━━ Material provided ━━

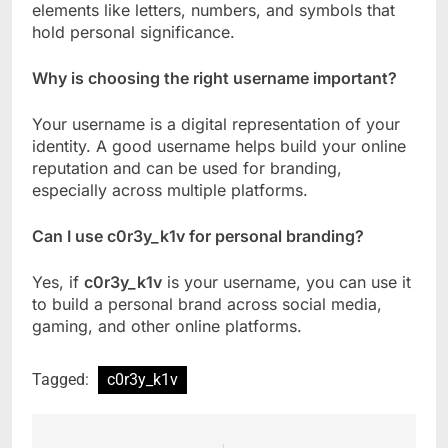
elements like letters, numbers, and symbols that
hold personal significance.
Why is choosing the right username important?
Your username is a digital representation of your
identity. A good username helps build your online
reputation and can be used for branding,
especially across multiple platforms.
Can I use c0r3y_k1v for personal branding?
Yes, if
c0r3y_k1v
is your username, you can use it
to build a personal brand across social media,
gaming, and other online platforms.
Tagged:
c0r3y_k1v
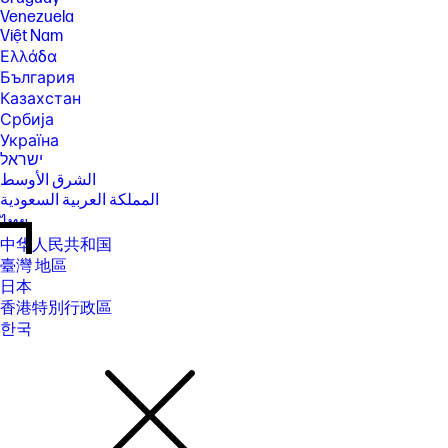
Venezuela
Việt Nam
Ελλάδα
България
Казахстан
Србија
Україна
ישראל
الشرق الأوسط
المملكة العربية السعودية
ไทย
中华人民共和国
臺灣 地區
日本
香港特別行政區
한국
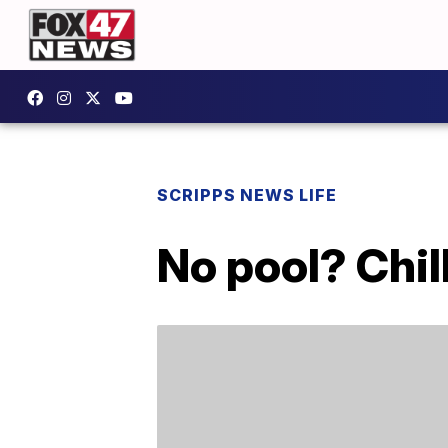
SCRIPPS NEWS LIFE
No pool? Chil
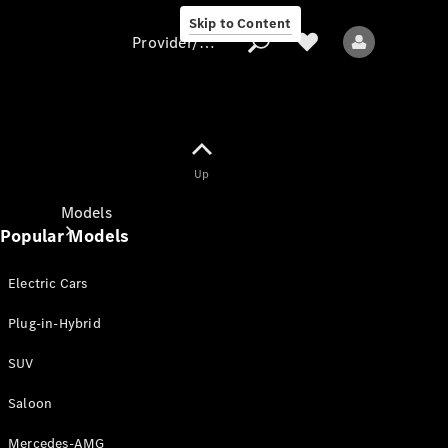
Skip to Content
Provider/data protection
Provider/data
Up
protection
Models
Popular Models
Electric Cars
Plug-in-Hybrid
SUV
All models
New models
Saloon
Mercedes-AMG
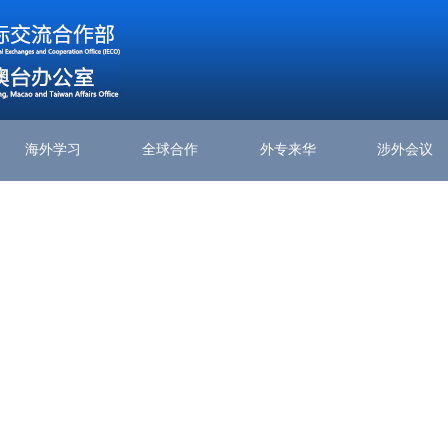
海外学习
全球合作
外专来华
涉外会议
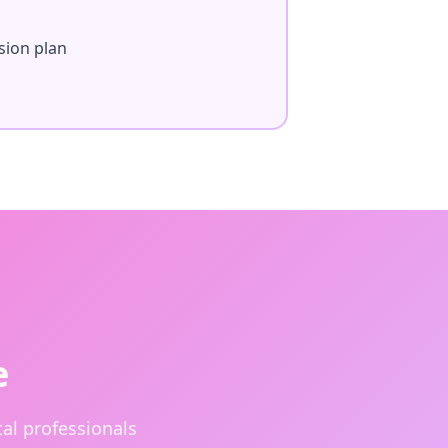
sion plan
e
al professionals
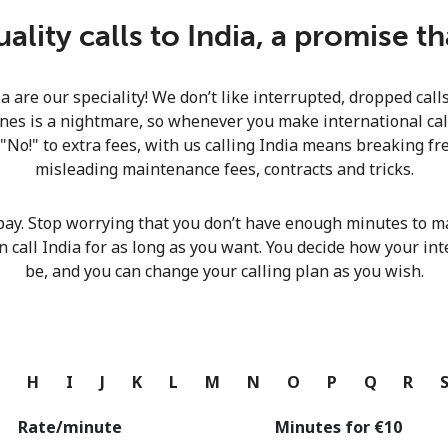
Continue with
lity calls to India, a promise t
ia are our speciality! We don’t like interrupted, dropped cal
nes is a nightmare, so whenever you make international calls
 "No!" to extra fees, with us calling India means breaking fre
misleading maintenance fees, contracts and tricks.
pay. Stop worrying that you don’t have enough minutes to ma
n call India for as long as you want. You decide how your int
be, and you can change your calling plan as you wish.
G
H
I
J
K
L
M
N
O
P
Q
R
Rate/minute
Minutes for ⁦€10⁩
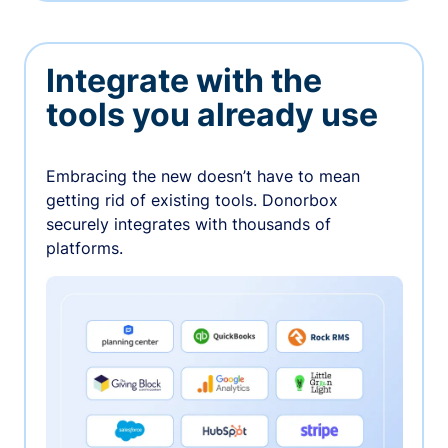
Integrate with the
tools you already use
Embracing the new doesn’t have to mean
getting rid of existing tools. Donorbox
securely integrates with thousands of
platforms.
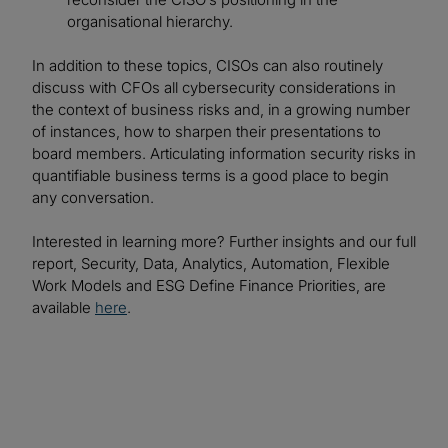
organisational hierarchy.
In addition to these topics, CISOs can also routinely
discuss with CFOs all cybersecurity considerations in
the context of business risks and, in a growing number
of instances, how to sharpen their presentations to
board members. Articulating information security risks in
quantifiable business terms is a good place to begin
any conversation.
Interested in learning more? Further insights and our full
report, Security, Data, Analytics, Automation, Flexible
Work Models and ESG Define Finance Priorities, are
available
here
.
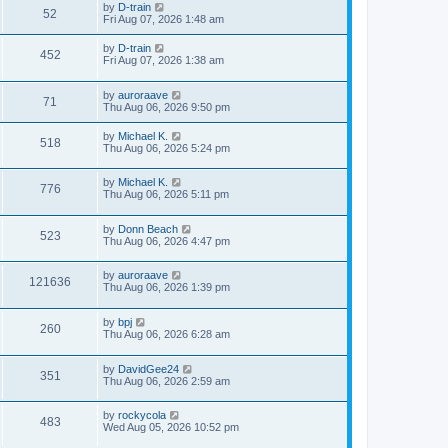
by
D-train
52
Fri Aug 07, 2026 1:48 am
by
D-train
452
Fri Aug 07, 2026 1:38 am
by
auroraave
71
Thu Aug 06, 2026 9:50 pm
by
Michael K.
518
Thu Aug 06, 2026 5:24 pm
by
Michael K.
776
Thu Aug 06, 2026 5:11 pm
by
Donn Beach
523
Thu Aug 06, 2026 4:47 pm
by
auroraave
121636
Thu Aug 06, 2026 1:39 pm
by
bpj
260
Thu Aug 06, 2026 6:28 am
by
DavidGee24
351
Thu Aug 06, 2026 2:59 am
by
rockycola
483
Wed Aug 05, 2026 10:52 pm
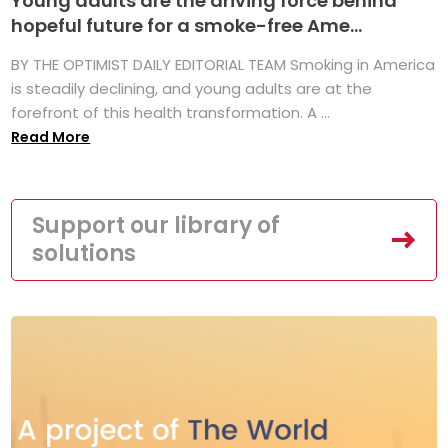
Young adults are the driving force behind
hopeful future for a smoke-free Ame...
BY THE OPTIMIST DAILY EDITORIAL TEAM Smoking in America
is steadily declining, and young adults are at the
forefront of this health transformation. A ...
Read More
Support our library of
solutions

━━━

Work instructions:
In your answer, print the entries above exactly, with the pictures left out.

Expected answer:
elements like letters, numbers, and symbols that
hold personal significance.
Why is choosing the right username important?
Your username is a digital representation of your
identity. A good username helps build your online
reputation and can be used for branding,
especially across multiple platforms.
Can I use c0r3y_k1v for personal branding?
Yes, if
c0r3y_k1v
is your username, you can use it
to build a personal brand across social media,
gaming, and other online platforms.
Tagged:
c0r3y_k1v
Venezuela
Việt Nam
Ελλάδα
България
Казахстан
Србија
Україна
ישראל
الشرق الأوسط
المملكة العربية السعودية
ไทย
中华人民共和国
臺灣 地區
日本
香港特別行政區
한국
SCRIPPS NEWS LIFE
No pool? Chil
Skip to Content
Provider/data protection
Provider/data
Up
protection
Models
Popular Models
Electric Cars
Plug-in-Hybrid
SUV
All models
New models
Saloon
Mercedes-AMG
海外学习
全球合作
外专来华
涉外会议
sion plan
e
al professionals
Continue with
lity calls to India, a promise t
ia are our speciality! We don’t like interrupted, dropped cal
nes is a nightmare, so whenever you make international calls
 "No!" to extra fees, with us calling India means breaking fre
misleading maintenance fees, contracts and tricks.
pay. Stop worrying that you don’t have enough minutes to ma
n call India for as long as you want. You decide how your int
be, and you can change your calling plan as you wish.
G
H
I
J
K
L
M
N
O
P
Q
R
Rate/minute
Minutes for ⁦€10⁩
Integrate with the
tools you already use
Embracing the new doesn’t have to mean
getting rid of existing tools. Donorbox
securely integrates with thousands of
platforms.
organisational hierarchy.
In addition to these topics, CISOs can also routinely
discuss with CFOs all cybersecurity considerations in
the context of business risks and, in a growing number
of instances, how to sharpen their presentations to
board members. Articulating information security risks in
quantifiable business terms is a good place to begin
any conversation.
Interested in learning more? Further insights and our full
report, Security, Data, Analytics, Automation, Flexible
Work Models and ESG Define Finance Priorities, are
available
here
.
by
D-train
52
Fri Aug 07, 2026 1:48 am
by
D-train
452
Fri Aug 07, 2026 1:38 am
by
auroraave
71
Thu Aug 06, 2026 9:50 pm
by
Michael K.
518
Thu Aug 06, 2026 5:24 pm
by
Michael K.
776
Thu Aug 06, 2026 5:11 pm
by
Donn Beach
523
Thu Aug 06, 2026 4:47 pm
by
auroraave
121636
Thu Aug 06, 2026 1:39 pm
by
bpj
260
Thu Aug 06, 2026 6:28 am
by
DavidGee24
351
Thu Aug 06, 2026 2:59 am
by
rockycola
483
Wed Aug 05, 2026 10:52 pm
Young adults are the driving force behind
hopeful future for a smoke-free Ame...
BY THE OPTIMIST DAILY EDITORIAL TEAM Smoking in America
is steadily declining, and young adults are at the
forefront of this health transformation. A ...
Read More
Support our library of
solutions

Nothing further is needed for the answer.